Nothing in the records may be altered; repeat them exactly.

Supplied material >>
══════

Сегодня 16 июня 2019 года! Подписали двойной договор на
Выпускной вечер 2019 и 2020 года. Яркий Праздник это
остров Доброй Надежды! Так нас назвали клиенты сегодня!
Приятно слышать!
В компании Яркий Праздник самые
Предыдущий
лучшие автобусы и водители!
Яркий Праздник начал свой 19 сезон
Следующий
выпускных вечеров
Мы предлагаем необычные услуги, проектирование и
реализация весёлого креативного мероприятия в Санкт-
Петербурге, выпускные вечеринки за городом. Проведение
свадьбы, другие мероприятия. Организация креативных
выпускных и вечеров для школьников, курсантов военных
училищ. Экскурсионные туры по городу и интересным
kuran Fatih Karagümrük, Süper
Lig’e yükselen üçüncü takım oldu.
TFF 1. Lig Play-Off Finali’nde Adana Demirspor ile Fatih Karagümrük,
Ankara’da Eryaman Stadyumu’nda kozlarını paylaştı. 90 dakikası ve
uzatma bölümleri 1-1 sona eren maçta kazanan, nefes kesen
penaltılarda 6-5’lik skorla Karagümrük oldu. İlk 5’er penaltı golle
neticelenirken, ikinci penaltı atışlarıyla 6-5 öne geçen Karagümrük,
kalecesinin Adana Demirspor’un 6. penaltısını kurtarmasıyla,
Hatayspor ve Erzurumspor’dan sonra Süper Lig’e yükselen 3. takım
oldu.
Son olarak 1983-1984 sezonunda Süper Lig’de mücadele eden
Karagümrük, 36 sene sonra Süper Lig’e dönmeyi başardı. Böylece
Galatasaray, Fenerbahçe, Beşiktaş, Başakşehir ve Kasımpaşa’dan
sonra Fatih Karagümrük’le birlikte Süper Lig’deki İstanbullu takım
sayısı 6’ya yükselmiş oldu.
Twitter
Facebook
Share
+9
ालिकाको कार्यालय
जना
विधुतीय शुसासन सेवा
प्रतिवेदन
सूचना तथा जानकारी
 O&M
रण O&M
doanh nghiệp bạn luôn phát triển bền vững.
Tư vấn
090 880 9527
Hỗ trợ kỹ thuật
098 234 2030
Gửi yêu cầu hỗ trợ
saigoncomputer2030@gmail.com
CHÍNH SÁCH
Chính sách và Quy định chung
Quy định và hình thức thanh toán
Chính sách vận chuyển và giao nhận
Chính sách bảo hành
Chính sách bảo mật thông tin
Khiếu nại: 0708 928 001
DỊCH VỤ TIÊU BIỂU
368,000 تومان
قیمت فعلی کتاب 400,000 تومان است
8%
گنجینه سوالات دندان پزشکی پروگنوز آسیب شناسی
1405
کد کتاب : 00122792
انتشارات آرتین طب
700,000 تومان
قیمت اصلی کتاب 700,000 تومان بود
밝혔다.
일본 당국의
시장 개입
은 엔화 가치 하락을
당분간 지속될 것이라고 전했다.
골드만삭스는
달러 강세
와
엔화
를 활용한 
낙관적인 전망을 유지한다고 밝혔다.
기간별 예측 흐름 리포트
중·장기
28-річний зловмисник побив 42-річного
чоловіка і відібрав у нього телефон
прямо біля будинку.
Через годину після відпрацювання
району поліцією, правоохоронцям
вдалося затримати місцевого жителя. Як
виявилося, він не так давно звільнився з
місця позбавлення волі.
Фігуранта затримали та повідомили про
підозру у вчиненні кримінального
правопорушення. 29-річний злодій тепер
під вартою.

══════

Solution below >>
Сегодня 16 июня 2019 года! Подписали двойной договор на
Выпускной вечер 2019 и 2020 года. Яркий Праздник это
остров Доброй Надежды! Так нас назвали клиенты сегодня!
Приятно слышать!
В компании Яркий Праздник самые
Предыдущий
лучшие автобусы и водители!
Яркий Праздник начал свой 19 сезон
Следующий
выпускных вечеров
Мы предлагаем необычные услуги, проектирование и
реализация весёлого креативного мероприятия в Санкт-
Петербурге, выпускные вечеринки за городом. Проведение
свадьбы, другие мероприятия. Организация креативных
выпускных и вечеров для школьников, курсантов военных
училищ. Экскурсионные туры по городу и интересным
kuran Fatih Karagümrük, Süper
Lig’e yükselen üçüncü takım oldu.
TFF 1. Lig Play-Off Finali’nde Adana Demirspor ile Fatih Karagümrük,
Ankara’da Eryaman Stadyumu’nda kozlarını paylaştı. 90 dakikası ve
uzatma bölümleri 1-1 sona eren maçta kazanan, nefes kesen
penaltılarda 6-5’lik skorla Karagümrük oldu. İlk 5’er penaltı golle
neticelenirken, ikinci penaltı atışlarıyla 6-5 öne geçen Karagümrük,
kalecesinin Adana Demirspor’un 6. penaltısını kurtarmasıyla,
Hatayspor ve Erzurumspor’dan sonra Süper Lig’e yükselen 3. takım
oldu.
Son olarak 1983-1984 sezonunda Süper Lig’de mücadele eden
Karagümrük, 36 sene sonra Süper Lig’e dönmeyi başardı. Böylece
Galatasaray, Fenerbahçe, Beşiktaş, Başakşehir ve Kasımpaşa’dan
sonra Fatih Karagümrük’le birlikte Süper Lig’deki İstanbullu takım
sayısı 6’ya yükselmiş oldu.
Twitter
Facebook
Share
+9
ालिकाको कार्यालय
जना
विधुतीय शुसासन सेवा
प्रतिवेदन
सूचना तथा जानकारी
 O&M
रण O&M
doanh nghiệp bạn luôn phát triển bền vững.
Tư vấn
090 880 9527
Hỗ trợ kỹ thuật
098 234 2030
Gửi yêu cầu hỗ trợ
saigoncomputer2030@gmail.com
CHÍNH SÁCH
Chính sách và Quy định chung
Quy định và hình thức thanh toán
Chính sách vận chuyển và giao nhận
Chính sách bảo hành
Chính sách bảo mật thông tin
Khiếu nại: 0708 928 001
DỊCH VỤ TIÊU BIỂU
368,000 تومان
قیمت فعلی کتاب 400,000 تومان است
8%
گنجینه سوالات دندان پزشکی پروگنوز آسیب شناسی
1405
کد کتاب : 00122792
انتشارات آرتین طب
700,000 تومان
قیمت اصلی کتاب 700,000 تومان بود
밝혔다.
일본 당국의
시장 개입
은 엔화 가치 하락을
당분간 지속될 것이라고 전했다.
골드만삭스는
달러 강세
와
엔화
를 활용한 
낙관적인 전망을 유지한다고 밝혔다.
기간별 예측 흐름 리포트
중·장기
28-річний зловмисник побив 42-річного
чоловіка і відібрав у нього телефон
прямо біля будинку.
Через годину після відпрацювання
району поліцією, правоохоронцям
вдалося затримати місцевого жителя. Як
виявилося, він не так давно звільнився з
місця позбавлення волі.
Фігуранта затримали та повідомили про
підозру у вчиненні кримінального
правопорушення. 29-річний злодій тепер
під вартою.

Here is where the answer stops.